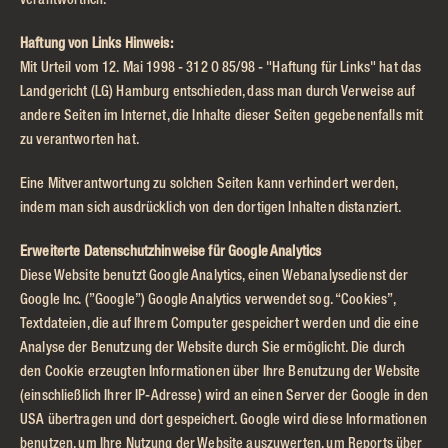
verantwortlich.
Haftung von Links Hinweis:
Mit Urteil vom 12. Mai 1998 - 312 O 85/98 - "Haftung für Links" hat das
Landgericht (LG) Hamburg entschieden, dass man durch Verweise auf
andere Seiten im Internet, die Inhalte dieser Seiten gegebenenfalls mit
zu verantworten hat.
Eine Mitverantwortung zu solchen Seiten kann verhindert werden,
indem man sich ausdrücklich von den dortigen Inhalten distanziert.
Erweiterte Datenschutzhinweise für Google Analytics
Diese Website benutzt Google Analytics, einen Webanalysedienst der
Google Inc. (”Google”) Google Analytics verwendet sog. “Cookies”,
Textdateien, die auf Ihrem Computer gespeichert werden und die eine
Analyse der Benutzung der Website durch Sie ermöglicht. Die durch
den Cookie erzeugten Informationen über Ihre Benutzung der Website
(einschließlich Ihrer IP-Adresse) wird an einen Server der Google in den
USA übertragen und dort gespeichert. Google wird diese Informationen
benutzen, um Ihre Nutzung der Website auszuwerten, um Reports über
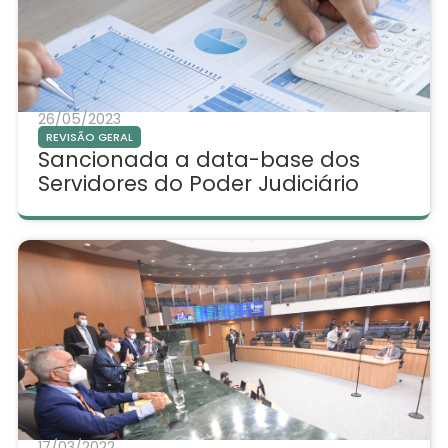
26/05/2023
REVISÃO GERAL
Sancionada a data-base dos
Servidores do Poder Judiciário
17/03/2022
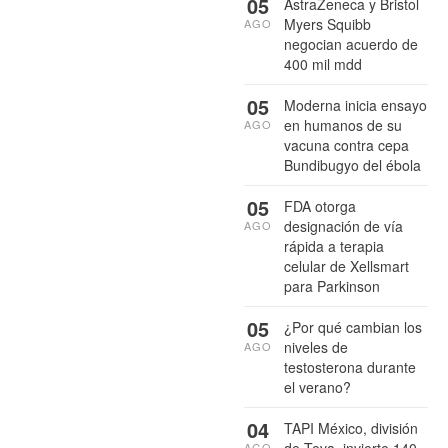
05
AstraZeneca y Bristol
Myers Squibb
AGO
negocian acuerdo de
400 mil mdd
05
Moderna inicia ensayo
en humanos de su
AGO
vacuna contra cepa
Bundibugyo del ébola
05
FDA otorga
designación de vía
AGO
rápida a terapia
celular de Xellsmart
para Parkinson
05
¿Por qué cambian los
niveles de
AGO
testosterona durante
el verano?
04
TAPI México, división
de Teva, invierte 140
AGO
== == ==
## Activity
Restate each record from above word for word, excluding any picture it holds.

## Solution below
verantwortlich.
Haftung von Links Hinweis:
Mit Urteil vom 12. Mai 1998 - 312 O 85/98 - "Haftung für Links" hat das
Landgericht (LG) Hamburg entschieden, dass man durch Verweise auf
andere Seiten im Internet, die Inhalte dieser Seiten gegebenenfalls mit
zu verantworten hat.
Eine Mitverantwortung zu solchen Seiten kann verhindert werden,
indem man sich ausdrücklich von den dortigen Inhalten distanziert.
Erweiterte Datenschutzhinweise für Google Analytics
Diese Website benutzt Google Analytics, einen Webanalysedienst der
Google Inc. (”Google”) Google Analytics verwendet sog. “Cookies”,
Textdateien, die auf Ihrem Computer gespeichert werden und die eine
Analyse der Benutzung der Website durch Sie ermöglicht. Die durch
den Cookie erzeugten Informationen über Ihre Benutzung der Website
(einschließlich Ihrer IP-Adresse) wird an einen Server der Google in den
USA übertragen und dort gespeichert. Google wird diese Informationen
benutzen, um Ihre Nutzung der Website auszuwerten, um Reports über
26/05/2023
REVISÃO GERAL
Sancionada a data-base dos
Servidores do Poder Judiciário
17/03/2022
05
AstraZeneca y Bristol
Myers Squibb
AGO
negocian acuerdo de
400 mil mdd
05
Moderna inicia ensayo
en humanos de su
AGO
vacuna contra cepa
Bundibugyo del ébola
05
FDA otorga
designación de vía
AGO
rápida a terapia
celular de Xellsmart
para Parkinson
05
¿Por qué cambian los
niveles de
AGO
testosterona durante
el verano?
04
TAPI México, división
de Teva, invierte 140
AGO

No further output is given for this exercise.